悶々としつつも診察室を出て、ぼんやりと受付で座っていれば、程なく呼ばれて、いつも通りの薬を処方されて、さ、帰りますか。

「羽奏ちゃん?」

あら、嫌な予感。

「何でここにいるんですか、及川さん」

相変わらず顔だけはイケメンだな。顔だけは。

「風邪気味かなって思ってたら、岩ちゃんに部活から追い出されて!」

出た、岩ちゃん。
付き合ってんの?って聞きたいけど、岩泉さんに失礼だよね。

「ちゃんと体調管理くらいしてくださいね。
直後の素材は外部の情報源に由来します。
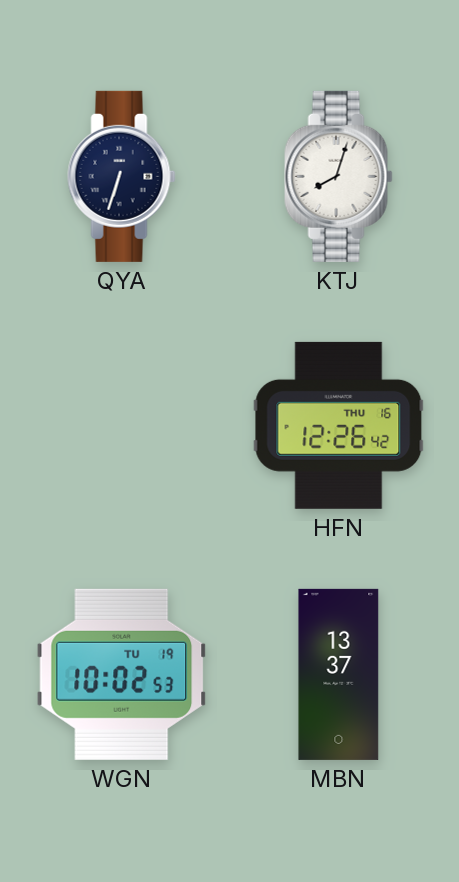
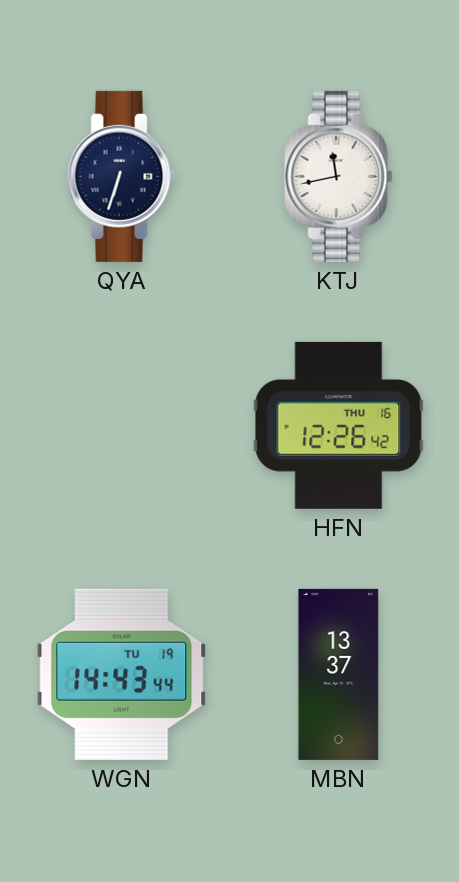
KTJ: 8:03 -> 11:43
WGN: 10:02 -> 14:43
それでは」

それだけ言って去ろうとしたが、及川さんは見逃してくれなかった。

「ちょっと待ってよ!
なんで…そんな顔してるの?」

そんな顔?
及川さんが泣きそうに顔を歪めるほど、私は今、酷い顔をしてる?
"何で?"なんて私にもわからないけれど、

「そんなこと気にしなくても、及川さんには関係ないことですよ」

だから、放っておいてくれないかなぁ?

「…そう」

わぉ、珍しい。及川さんがウザくない。

「じゃあ、デート行こ!」

「はあ?」

前言撤回。やっぱりウザい。

「いーじゃん、今日部活ないでしょ?」

何で知ってるの?
影山くんのストーカーだったっけ?

「違うからね!?飛雄のストーカーなんてしてないから!」

声に出てたか。

「そうですか、すみませんでしたー」

「誠意が感じられない!
あ、お詫び!お詫びとしてデート付き合ってよ!」

本当に面倒だな、この人。
でも、うるさい人と一緒にいれば他のこと考えなくて済むかな。

「デートじゃなくて、一緒に出かけるだけですからね?」

どうせなら奢ってもらって美味しいもの食べよ。

「やったーっ!エスコート、期待しとして。
取り敢えず荷物持つから貸して」

はーい、よろしくお願いしまーす。